■ What needs to be done:
Copy out each line of the data holding "Brouilly".

Material to process START

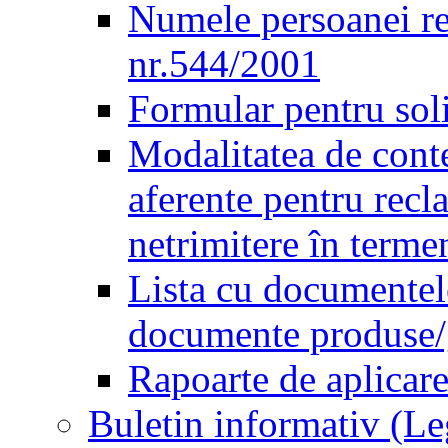
Numele persoanei re
nr.544/2001
Formular pentru sol
Modalitatea de conte
aferente pentru recl
netrimitere în terme
Lista cu documentele
documente produse/ge
Rapoarte de aplicare
Buletin informativ (L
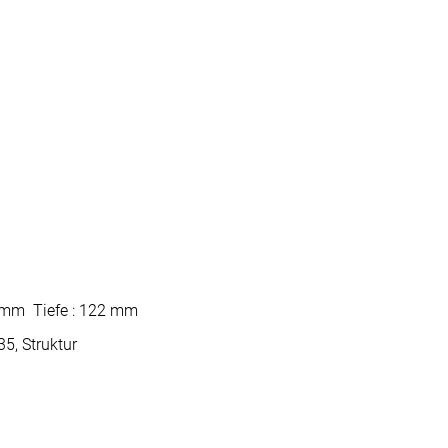
0 mm Tiefe : 122 mm
5, Struktur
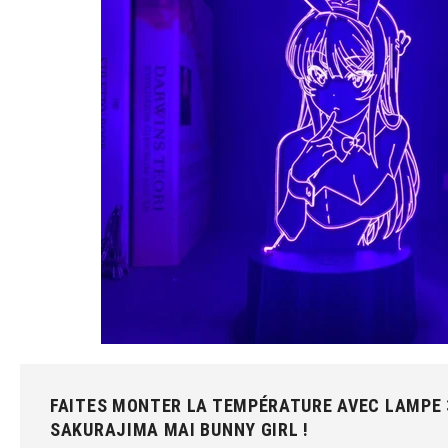
FAITES MONTER LA TEMPÉRATURE AVEC LAMPE 
SAKURAJIMA MAI BUNNY GIRL !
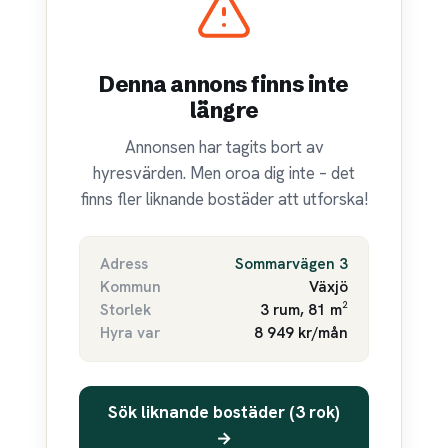
Denna annons finns inte
längre
Annonsen har tagits bort av
hyresvärden. Men oroa dig inte – det
finns fler liknande bostäder att utforska!
Adress
Sommarvägen 3
Kommun
Växjö
Storlek
3 rum, 81 m²
Hyra var
8 949 kr/mån
Sök liknande bostäder (3 rok)
→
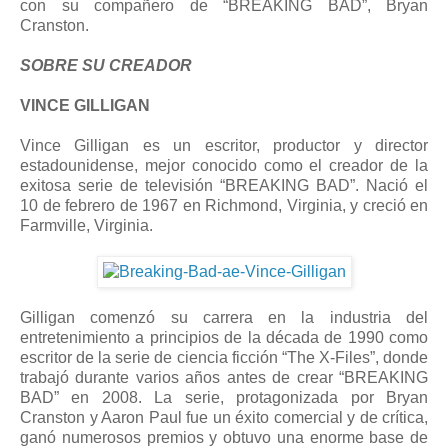
con su compañero de “BREAKING BAD”, Bryan
Cranston.
SOBRE SU CREADOR
VINCE GILLIGAN
Vince Gilligan es un escritor, productor y director
estadounidense, mejor conocido como el creador de la
exitosa serie de televisión “BREAKING BAD”. Nació el
10 de febrero de 1967 en Richmond, Virginia, y creció en
Farmville, Virginia.
Gilligan comenzó su carrera en la industria del
entretenimiento a principios de la década de 1990 como
escritor de la serie de ciencia ficción “The X-Files”, donde
trabajó durante varios años antes de crear “BREAKING
BAD” en 2008. La serie, protagonizada por Bryan
Cranston y Aaron Paul fue un éxito comercial y de crítica,
ganó numerosos premios y obtuvo una enorme base de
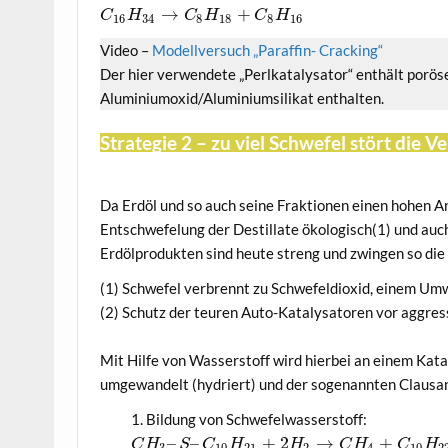
→
+
C
H
C
H
C
H
16
34
8
18
8
16
Video –
Modellversuch „Paraffin- Cracking“
Der hier verwendete „Perlkatalysator“ enthält porös
Aluminiumoxid/Aluminiumsilikat enthalten.
Strategie 2 – zu viel Schwefel stört die
Da Erdöl und so auch seine Fraktionen einen hohen An
Entschwefelung der Destillate ökologisch(1) und auc
Erdölprodukten sind heute streng und zwingen so die
(1) Schwefel verbrennt zu Schwefeldioxid, einem Umw
(2) Schutz der teuren Auto-Katalysatoren vor aggre
Mit Hilfe von Wasserstoff wird hierbei an einem Kat
umgewandelt (hydriert) und der sogenannten Claus
Bildung von Schwefelwasserstoff:
–
–
+
2
→
+
C
H
S
C
H
H
C
H
C
H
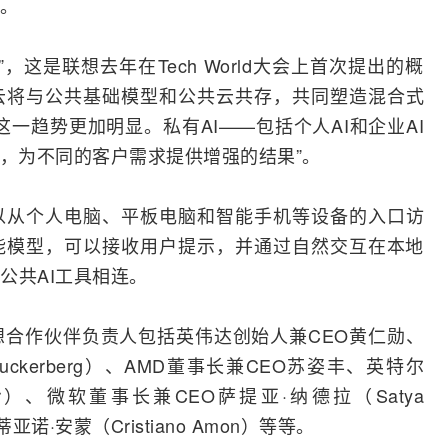
I。
这是联想去年在Tech World大会上首次提出的概
云将与公共基础模型和公共云共存，共同塑造混合式
一趋势更加明显。私有AI——包括个人AI和企业AI
充，为不同的客户需求提供增强的结果”。
以从个人电脑、平板电脑和
智能手机
等设备的入口访
能模型，可以接收用户提示，并通过自然交互在本地
公共AI工具相连。
的联想合作伙伴负责人包括英伟达创始人兼CEO黄仁勋、
ckerberg）、
AMD
董事长兼CEO苏姿丰、
英特尔
er）、
微软
董事长兼CEO萨提亚·纳德拉（Satya
诺·安蒙（Cristiano Amon）等等。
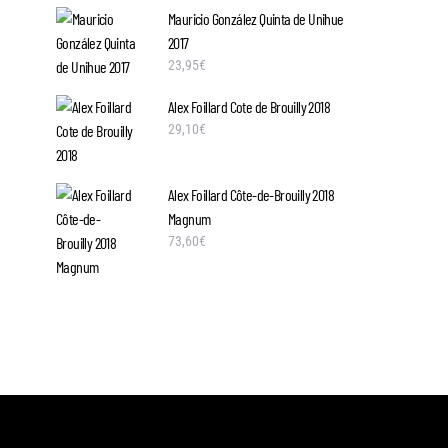
Mauricio González Quinta de Unihue
2017
23,95
€
Alex Foillard Cote de Brouilly 2018
29,10
€
Alex Foillard Côte-de-Brouilly 2018
Magnum
73,60
€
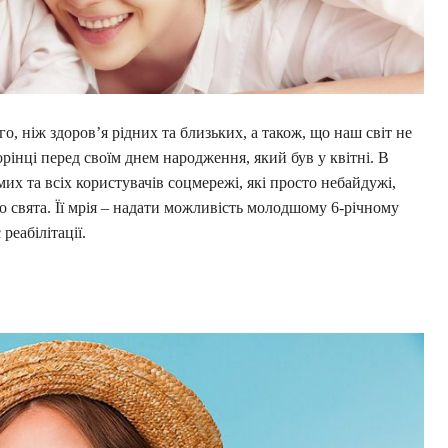
о, ніж здоров’я рідних та близьких, а також, що наш світ не
рінці перед своїм днем народження, який був у квітні. В
мих та всіх користувачів соцмережі, які просто небайдужі,
свята. Її мрія – надати можливість молодшому 6-річному
реабілітації.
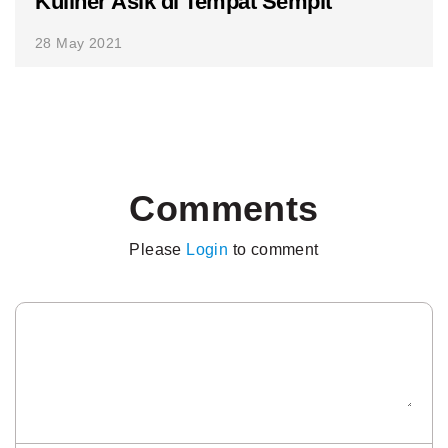
Kuliner Asik di Tempat Sempit
28 May 2021
Comments
Please
Login
to comment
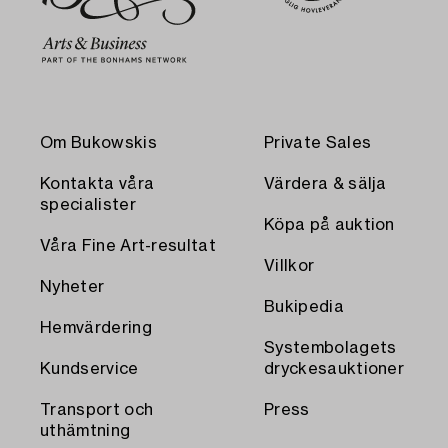
Om Bukowskis
Private Sales
Kontakta våra
Värdera & sälja
specialister
Köpa på auktion
Våra Fine Art-resultat
Villkor
Nyheter
Bukipedia
Hemvärdering
Systembolagets
Kundservice
dryckesauktioner
Transport och
Press
uthämtning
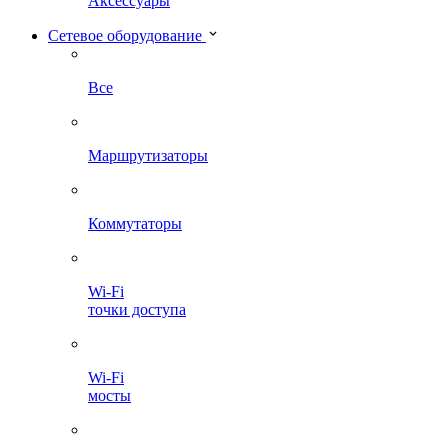
Аксессуары
Сетевое оборудование
Все
Маршрутизаторы
Коммутаторы
Wi-Fi
точки доступа
Wi-Fi
мосты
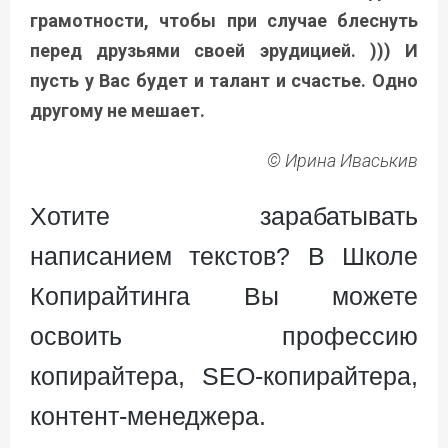
грамотности, чтобы при случае блеснуть
перед друзьями своей эрудицией. ))) И
пусть у Вас будет и талант и счастье. Одно
другому не мешает.
© Ирина Иваськив
Хотите зарабатывать
написанием текстов? В Школе
Копирайтинга Вы можете
освоить профессию
копирайтера, SEO-копирайтера,
контент-менеджера.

Material to process END

■ Answer to this problem:
Alex Foillard Cote de Brouilly 2018
Alex Foillard Côte-de-Brouilly 2018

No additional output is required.